It was New Year’s Eve 2019. I was in Chicago with my then-boyfriend, and with a pit in my stomach, I looked at him and said, “I want to break up and move to Los Angeles.”
We’d been in an on-again, off-again relationship since college. Despite moving to three different cities to try and make it work, it just wasn’t a relationship that brought out the best in either of us.
“It made me realize there was so much more for me out there if I was willing to let go of something comfortable but misaligned.”
At the same time, I’d been visiting LA for work, staying with a dear friend in Silverlake. And I loved it. The energy, the young creative people, the possibility. It made me realize there was so much more for me out there if I was willing to let go of something comfortable but misaligned. And I kept thinking: The same was true for him. As my mom always says, what blesses one blesses all.
My bold personality may seem fearless on the outside — and I’ve bulldozed past my feelings more times than I’d care to admit — but this time, I was scared. I was afraid of being alone, of spending three times more on rent, of disappointing someone I loved.
At the time, I didn’t have the tools to process what I was feeling. I knew the breakup and the move all at once was sad, intense, a major shift… But instead of sitting with my feelings, I just kept moving forward — quickly, bullishly, and avoiding the hard conversations.
In two weeks, I signed a lease, organized my move, and flew to LA with my dog, fingers crossed that I hadn’t just blown up my life on an impulse.
The moment I got settled, the 2020 lockdown began. I sat in my new California casita, staring at the news. Far from family, single, and now, under a shelter-in-place order.
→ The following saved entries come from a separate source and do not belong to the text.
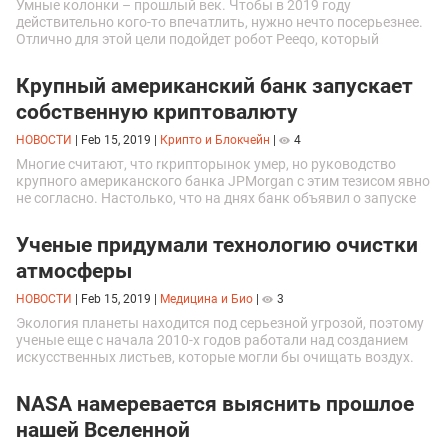
Умные колонки – прошлый век. Чтобы в 2019 году
действительно кого-то впечатлить, нужно нечто посерьезнее.
Отлично для этой цели подойдет робот Peeqo, который
разговаривает при помощи коротких видео и анимированных
изображений.\n
Крупный американский банк запускает
собственную криптовалюту
НОВОСТИ
|
Feb 15, 2019
|
Крипто и Блокчейн
|
4
Многие считают, что rкрипторынок умер, но руководство
крупного американского банка JPMorgan с этим тезисом явно
не согласно. Настолько, что на днях банк объявил о запуске
собственной криптовалюты.
Ученые придумали технологию очистки
атмосферы
НОВОСТИ
|
Feb 15, 2019
|
Медицина и Био
|
3
Экология планеты находится под серьезной угрозой, поэтому
ученые еще с начала 2010-х годов работали над созданием
искусственных листьев, которые могли бы очищать воздух.
Им это наконец удалось.
NASA намеревается выяснить прошлое
нашей Вселенной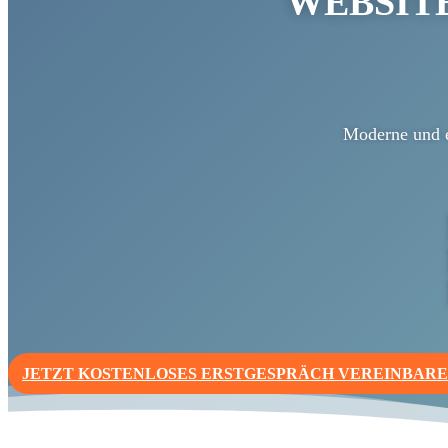
WEBSITE
Moderne und er
JETZT KOSTENLOSES ERSTGESPRÄCH VEREINBAR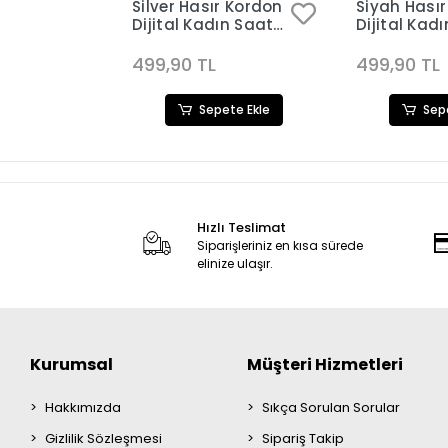
r Kordon
Silver Hasır Kordon
Siyah Hası
ın Saat
Dijital Kadın Saat
Dijital Kad
484
Kombini 3482
Kombini 34
499,90 TL
499,90 TL
ete Ekle
Sepete Ekle
Sep
Hızlı Teslimat
Siparişleriniz en kısa sürede
elinize ulaşır.
Kurumsal
Müşteri Hizmetleri
Hakkımızda
Sıkça Sorulan Sorular
Gizlilik Sözleşmesi
Sipariş Takip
The next day, there was a knock on my door. A couple who lived next door — who had also just moved cross-country, also wondering what the heck the universe was trying telling them — wanted to be friends. We were living on the same plot of land and didn’t see anyone else. And just like that, my quarantine pod was formed.
In the face of one of the biggest collective challenges of our time, I found unexpected joy. We danced all night in the living room, played games, cooked each other dinner, went on hikes. I realized how not alone I actually was. They even set me up on dates with their friends.
“In the face of one of the biggest collective challenges of our time, I found unexpected joy.”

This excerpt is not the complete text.